ABD’nin, Doğu Akdeniz’de İsrail’in münhasır ekonomik bölgesindeki “Leviathan” isimli alanda çıkan doğalgazı Güney Kıbrıs Rum İdaresi ve Yunanistan üzerinden Avrupa’ya taşımayı amaçlayan EastMed Boru Çizgisi projesinden dayanağını çektiği haberlerini de kıymetlendiren Landrut, “ABD’nin bu proje ile ilgili açıklamaları hakkında yorum yapmayacağım. Bu etapta AB, proje hakkındaki fizibilite çalışmalarını desteklemektedir.

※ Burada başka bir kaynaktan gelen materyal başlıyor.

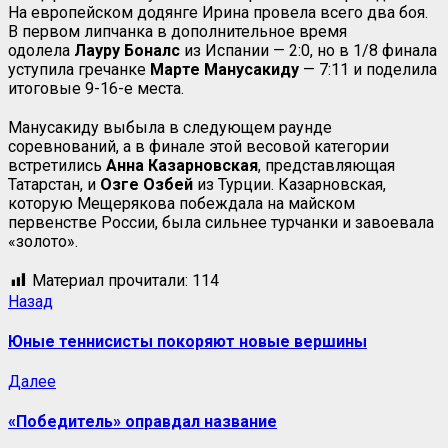
На европейском додянге Ирина провела всего два боя.
В первом липчанка в дополнительное время
одолела
Лауру Боналс
из Испании — 2:0, но в 1/8 финала
уступила гречанке
Марте Манусакиду
— 7:11 и поделила
итоговые 9-16-е места.
Манусакиду выбыла в следующем раунде
соревнований, а в финале этой весовой категории
встретились
Анна Казарновская
, представляющая
Татарстан, и
Озге Озбей
из Турции. Казарновская,
которую Мещерякова побеждала на майском
первенстве России, была сильнее турчанки и завоевала
«золото».
Материал прочитали:
114
Назад
Юные теннисисты покоряют новые вершины
Далее
«Победитель» оправдал название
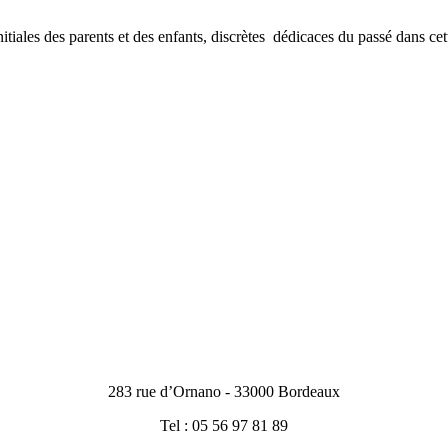
ales des parents et des enfants, discrètes dédicaces du passé dans cett
283 rue d’Ornano - 33000 Bordeaux
Tel : 05 56 97 81 89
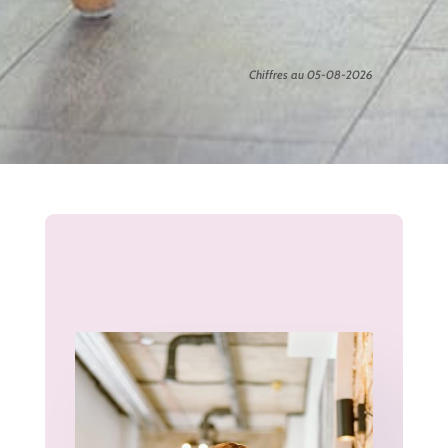
Chiffres au 05-08-2026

Proje hakkında rastgele bir sonuca varabilmemiz için fizibilite etüdünün sonuçlanmasını görmemiz gerekiyor” sözlerini kullandı. AB Komitesi bünyesinde sürdürülen EastMed Projesi için mali fizibilite etüdünün geçen yıl sonunda tamamlanması bekleniyordu. Lakin bu etüt hala tamamlanamadı. GKRY Dışişleri Bakanı Yannis Kasulidis de 17 Ocak’ta yaptığı açıklamada EastMed projesinin uygulanabilir olup olmadığını görmek için fizibilite etüdünün tamamlanmasını beklediklerini açıklamıştı.